Can `MambaForCausalLM` be used directly for training instead of `AutoModelForCausalLM`?
#1
by
LumenscopeAI
- opened
Hello,
I'm currently working with the transformers
library to train a model on causal language modeling tasks using the MambaForCausalLM
class. However, I've noticed that the typical approach to training in the library uses AutoModelForCausalLM
to load the model for training, and I'm wondering if it's possible and recommended to use MambaForCausalLM
directly for training instead.
Here is the code snippet I'm referring to:
from datasets import load_dataset
from trl import SFTTrainer
from peft import LoraConfig
from transformers import AutoTokenizer, AutoModelForCausalLM, TrainingArguments
# Model loading for training
tokenizer = AutoTokenizer.from_pretrained("state-spaces/mamba-370m-hf")

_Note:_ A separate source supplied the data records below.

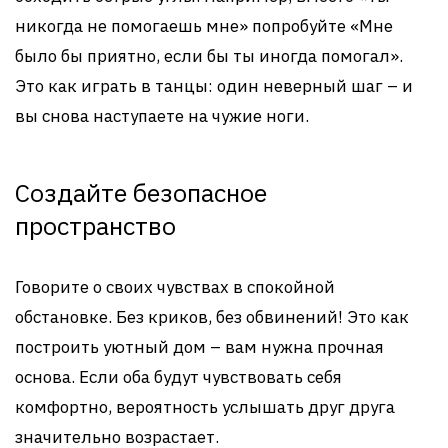
никогда не помогаешь мне» попробуйте «Мне
было бы приятно, если бы ты иногда помогал».
Это как играть в танцы: один неверный шаг – и
вы снова наступаете на чужие ноги.
Создайте безопасное
пространство
Говорите о своих чувствах в спокойной
обстановке. Без криков, без обвинений! Это как
построить уютный дом – вам нужна прочная
основа. Если оба будут чувствовать себя
комфортно, вероятность услышать друг друга
значительно возрастает.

model = AutoModelForCausalLM.from_pretrained("state-spaces/mamba-370m-hf")
In inference, I successfully use MambaForCausalLM
as follows:
from transformers import MambaConfig, MambaForCausalLM, AutoTokenizer
tokenizer = AutoTokenizer.from_pretrained("/home/SLLaMA/mamba-370m-hf")
model = MambaForCausalLM.from_pretrained("/home/SLLaMA/mamba-370m-hf")
Could you clarify if using MambaForCausalLM
for training is supported and if there are any additional configurations required for this?
Thank you for your assistance.